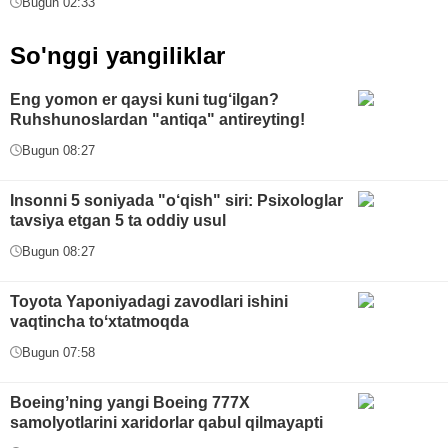
Bugun 02:33
So'nggi yangiliklar
Eng yomon er qaysi kuni tug‘ilgan?
Ruhshunoslardan "antiqa" antireyting!
Bugun 08:27
Insonni 5 soniyada "o‘qish" siri: Psixologlar
tavsiya etgan 5 ta oddiy usul
Bugun 08:27
Toyota Yaponiyadagi zavodlari ishini
vaqtincha toʻxtatmoqda
Bugun 07:58
Boeingʼning yangi Boeing 777X
samolyotlarini xaridorlar qabul qilmayapti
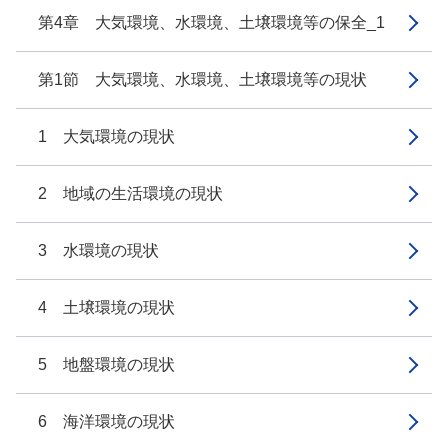
第4章 大気環境、水環境、土壌環境等の保全_1
第1節 大気環境、水環境、土壌環境等の現状
1 大気環境の現状
2 地域の生活環境の現状
3 水環境の現状
4 土壌環境の現状
5 地盤環境の現状
6 海洋環境の現状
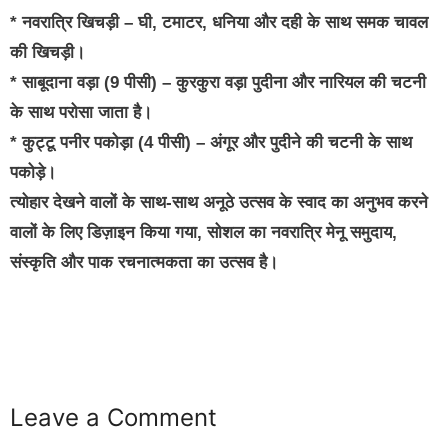
* नवरात्रि खिचड़ी – घी, टमाटर, धनिया और दही के साथ समक चावल
की खिचड़ी।
* साबूदाना वड़ा (9 पीसी) – कुरकुरा वड़ा पुदीना और नारियल की चटनी
के साथ परोसा जाता है।
* कुट्टू पनीर पकोड़ा (4 पीसी) – अंगूर और पुदीने की चटनी के साथ
पकोड़े।
त्योहार देखने वालों के साथ-साथ अनूठे उत्सव के स्वाद का अनुभव करने
वालों के लिए डिज़ाइन किया गया, सोशल का नवरात्रि मेनू समुदाय,
संस्कृति और पाक रचनात्मकता का उत्सव है।
buzz4ai
buzzopen
Leave a Comment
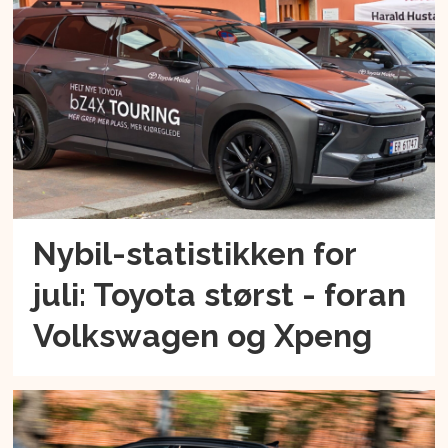
Nybil-statistikken for
juli: Toyota størst - foran
Volkswagen og Xpeng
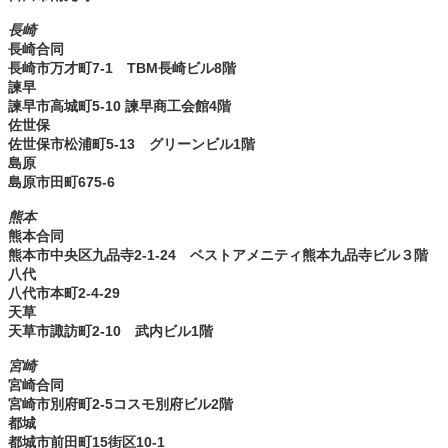
長崎
長崎合同
長崎市万才町7-1 TBM長崎ビル8階
諫早
諫早市高城町5-10 諫早商工会館4階
佐世保
佐世保市松浦町5-13 グリーンビル1階
島原
島原市田町675-6
熊本
熊本合同
熊本市中央区九品寺2-1-24 ベストアメニティ熊本九品寺ビル３階
八代
八代市本町2-4-29
天草
天草市諏訪町2-10 武内ビル1階
宮崎
宮崎合同
宮崎市別府町2-5コスモ別府ビル2階
都城
都城市前田町15街区10-1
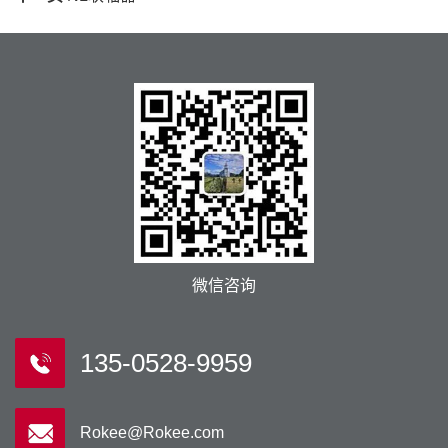
微信咨询
135-0528-9959
Rokee@Rokee.com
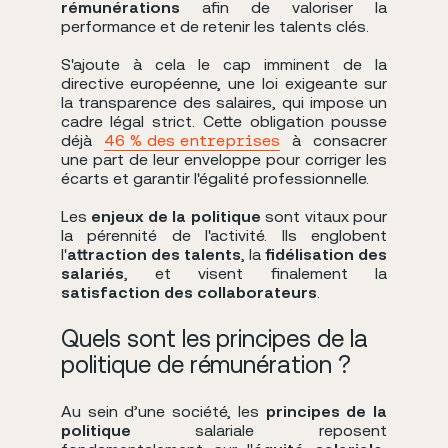
rémunérations
afin de valoriser la
performance et de retenir les talents clés.
S'ajoute à cela le cap imminent de la
directive européenne, une loi exigeante sur
la transparence des salaires, qui impose un
cadre légal strict. Cette obligation pousse
déjà
46 % des entreprises
à consacrer
une part de leur enveloppe pour corriger les
écarts et garantir l'égalité professionnelle.
Les
enjeux de la politique
sont vitaux pour
la pérennité de l'activité. Ils englobent
l'
attraction des talents
, la
fidélisation des
salariés
, et visent finalement la
satisfaction des collaborateurs
.
Quels sont les principes de la
politique de rémunération ?
Au sein d’une société, les
principes de la
politique
salariale reposent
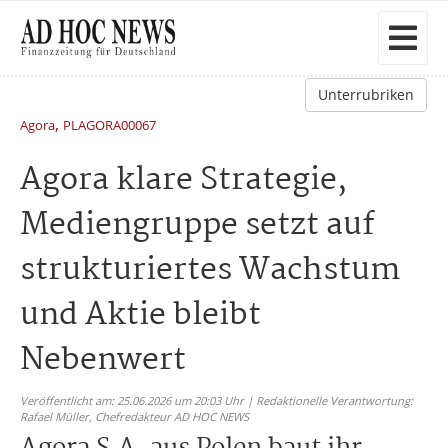
Unterrubriken
,
Agora
PLAGORA00067
Agora klare Strategie,
Mediengruppe setzt auf
strukturiertes Wachstum
und Aktie bleibt
Nebenwert
Veröffentlicht am: 25.06.2026 um 20:03 Uhr | Redaktionelle Verantwortung:
Rafael Müller,
Chefredakteur AD HOC NEWS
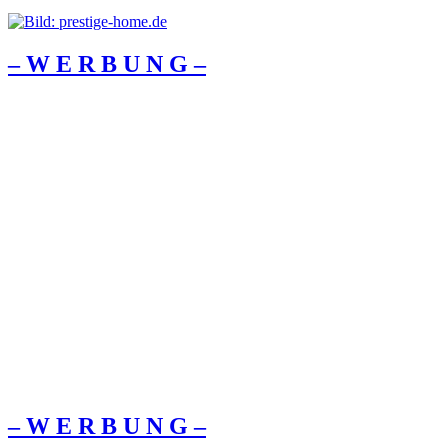
– W Ε R Β U Ν G –
– W Ε R Β U Ν G –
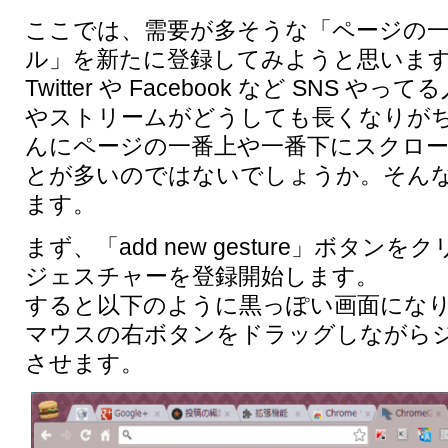
ここでは、需要が多そうな「ページの
ル」を新たに登録してみようと思いま
Twitter や Facebook など SNS 
やストリームがどうしても長くなりが
んにページの一番上や一番下にスクロ
とが多いのではないでしょうか。そん
ます。
まず、「add new gesture」ボタン
ジェスチャーを登録開始します。
すると以下のように黒っぽい画面にな
マウスの右ボタンをドラッグしながら
させます。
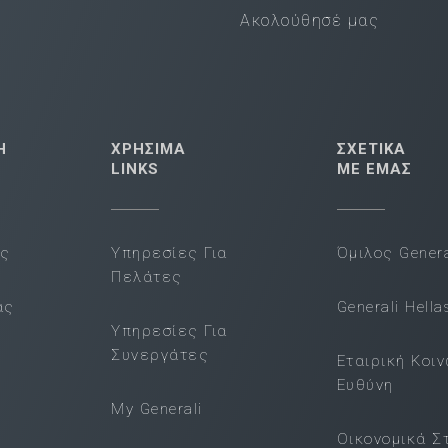
Ακολούθησέ μας
Η
ΧΡΗΣΙΜΑ
ΣΧΕΤΙΚΑ
LINKS
ΜΕ ΕΜΑΣ
ας
Υπηρεσίες Για
Όμιλος Genera
Πελάτες
ας
Generali Hella
Υπηρεσίες Για
Συνεργάτες
Εταιρική Κοι
Ευθύνη
My Generali
Οικονομικά Σ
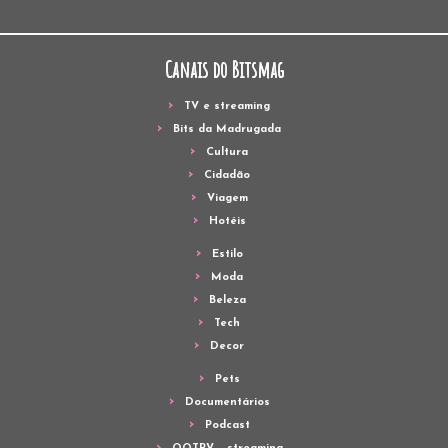
Canais do Bitsmag
TV e streaming
Bits da Madrugada
Cultura
Cidadão
Viagem
Hotéis
Estilo
Moda
Beleza
Tech
Decor
Pets
Documentários
Podcast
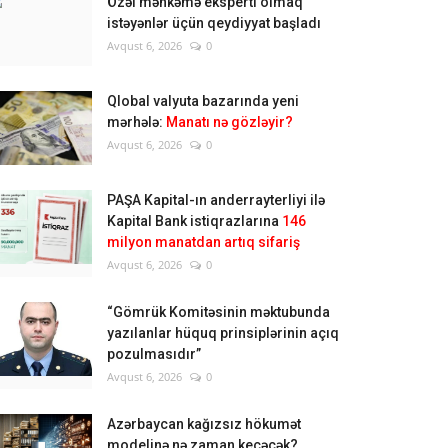
Özəl məhkəmə eksperti olmaq
istəyənlər üçün qeydiyyat başladı
Avqust 6, 2026
0
Qlobal valyuta bazarında yeni
mərhələ:
Manatı nə gözləyir?
Avqust 6, 2026
0
PAŞA Kapital-ın anderrayterliyi ilə
Kapital Bank istiqrazlarına
146
milyon manatdan artıq sifariş
Avqust 6, 2026
0
“Gömrük Komitəsinin məktubunda
yazılanlar hüquq prinsiplərinin açıq
pozulmasıdır”
Avqust 6, 2026
0
Azərbaycan kağızsız hökumət
modelinə nə zaman keçəcək?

------------------------

• [Exercise description]
From the records above, copy each line where the word "Bugun" can be found.

• [Solution to the problem]
Bugun 02:33
Bugun 08:27
Bugun 08:27
Bugun 07:58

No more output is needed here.